Plants can also become noisy when stressed

Plants can also become noisy when stressed


In “Harry Potter and the Chamber of Secrets” it certainly has its best-known appearance today: the mandrake, a herbaceous plant with a taproot in the shape of a human-like creature, which requires ear protection to be worn when uprooted – or repotted – because it then causes a let out a deathly scream.

Ulf von Rauchhaupt

Editor in the “Science” section of the Frankfurter Allgemeine Sunday newspaper.

The legend probably goes back to a passage by the ancient historian Flavius ​​Josephus. In his work on the Jewish war in the 1970s AD, he reports on a root called Baáras, which liberates from demons but kills anyone who pulls it out of the ground to do so. But you can tie a dog to the plant and then lure it away with food, which will successfully uproot the plant and only kill the dog. However, there is not a word in Josephus about screams. Someone in modern times probably thought that the causality was an acoustic one when he discovered the Baáras root and the mandrake, which has been considered to have healing powers since antiquity and the Middle Ages Mandragora officinarum mixed.

Screaming green stuff, that was still missing. However: mechanical vibrations in plant tissues under drought stress have already been observed; This caused cavitation in the sap of trees, for example, i.e. the formation of small bubbles that implode and emit ultrasound. However, until now this could only be measured with receivers that were connected directly to the plants.
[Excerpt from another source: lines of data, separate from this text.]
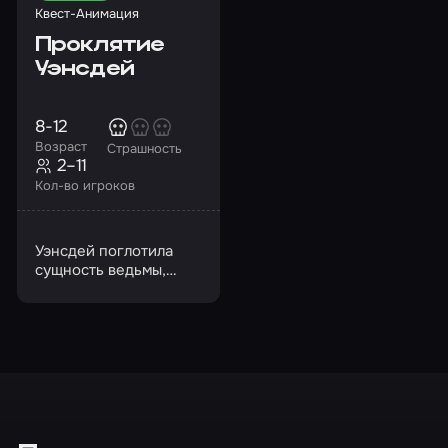
Квест-Анимация
Проклятие
Уэнсдей
8-12
Возраст
Страшность
2–11
Кол-во игроков
Уэнсдей поглотила
сущность ведьмы,
которую сожгли на
костре много веков
назад…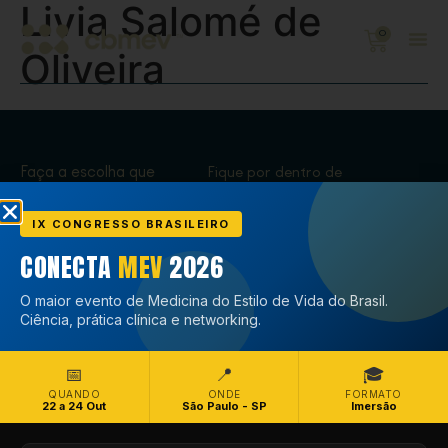
Livia Salomé de
0
Oliveira
Faça a escolha que
Fique por dentro de
transforma,
tudo que acontece
Associe-se
no CBMEV
IX CONGRESSO BRASILEIRO
CONECTA
MEV
2026
Associe-se
O maior evento de Medicina do Estilo de Vida do Brasil.
Ciência, prática clínica e networking.
📅
📍
🎓
QUANDO
ONDE
FORMATO
22 a 24 Out
São Paulo - SP
Imersão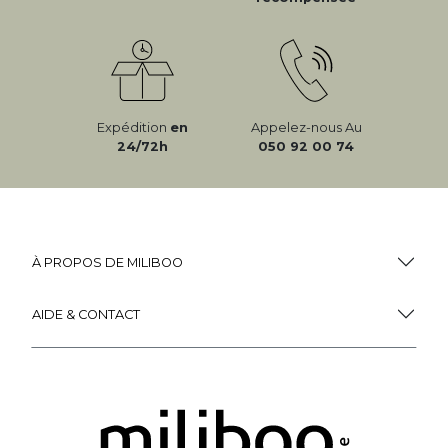
Expédition
en
Appelez-nous Au
24/72h
050 92 00 74
À PROPOS DE MILIBOO
AIDE & CONTACT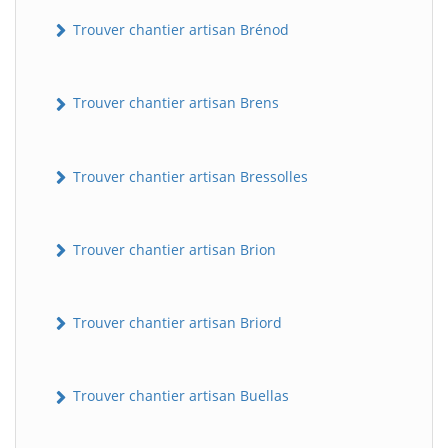
Trouver chantier artisan Brénod
Trouver chantier artisan Brens
Trouver chantier artisan Bressolles
Trouver chantier artisan Brion
Trouver chantier artisan Briord
Trouver chantier artisan Buellas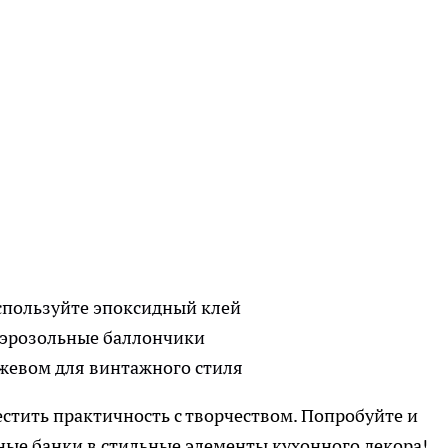
спользуйте эпоксидный клей
аэрозольные баллончики
жевом для винтажного стиля
стить практичность с творчеством. Попробуйте и
чные банки в стильные элементы кухонного декора!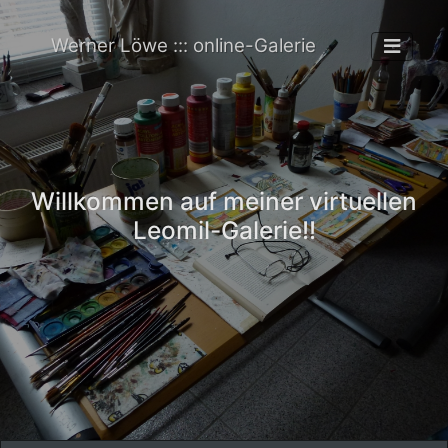
Werner Löwe ::: online-Galerie
Willkommen auf meiner virtuellen
Leomil-Galerie!!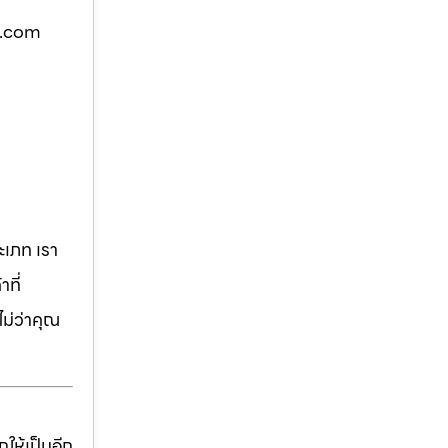
ูด.com
เภท เรา
ที่
ม่ว่าคุณ
ให้เป็นอีก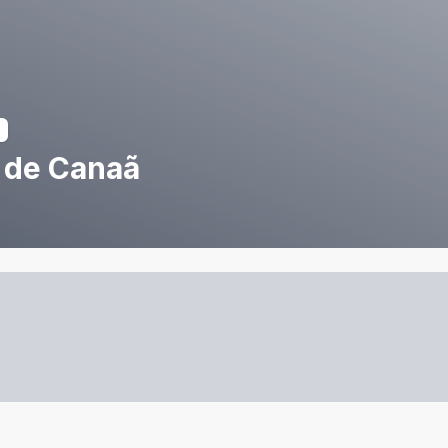
 de Canaã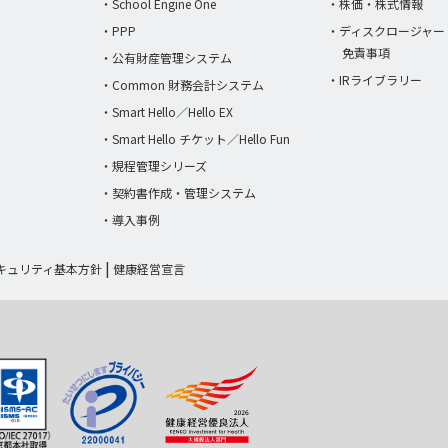
・School Engine One
・株価・株式情報
・PPP
・ディスクロージャー
免責事項
・公有財産管理システム
・IRライブラリー
・Common 財務会計システム
・Smart Hello／Hello EX
・Smart Hello チケット／Hello Fun
・規程管理シリーズ
・契約書作成・管理システム
・導入事例
キュリティ基本方針
健康経営宣言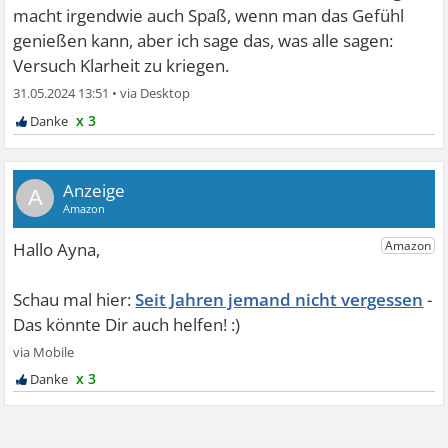
macht irgendwie auch Spaß, wenn man das Gefühl
genießen kann, aber ich sage das, was alle sagen:
Versuch Klarheit zu kriegen.
31.05.2024 13:51
•
x 3
A
Seit Jahren jemand nicht vergessen
x 3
But now a team led by Itzhak Khait from Tel-Aviv University in Cell Plant sound signals that were transmitted through air, “screams”, have been described, although they are only a few tenths of a millisecond long and in the ultrasonic range between 20 and 100 kilohertz, but with volumes of up to 60 decibels – as loud as human conversation is – at a distance of ten centimetres. Tomatoes and tobacco plants, which Khait and colleagues had subjected to two stresses: water deprivation and pruning, have roared.

The effect is clear, the authors write: Thirsty tomato plants, for example, emitted between 29 and 41 sound signals per hour – the well-watered control group less than one. The number increased with every day that the plants were not watered – until the “screams” decreased again after five days because the test subjects then dried up so slowly.

The sound spectra differed depending on the type of plant and the load: dying tobacco screamed louder at the high-frequency end than a tomato that was suffering in the same way, but if you pruned it instead of not watering it, some high frequencies were missing. The researchers even managed to train machine-learning software to recognize the type and degree of plant stress from the ultrasonic roar of the stressed people.

Of course, the authors do not forget to mention that the effect could possibly be useful for agriculture in times of climate change. At least they managed to receive acoustic signals through the air from wheat, corn and grapevines of the Cabernet Sauvignon variety, among other things. However, it is not really clear how the plants do this, except that it is probably also based on cavitation.

And evolutionary biologists are now likely to start pondering what selects plants for their ability to call for water when no one who can operate a watering can is listening – at most which, ultrasonically sensitive pests, for example, would only exploit such a plant emergency for their own benefit . But maybe the acoustic defense by plants is still in the evolutionary future. The Screaming Mandrake may not be fantasy at all, but botanical science fiction.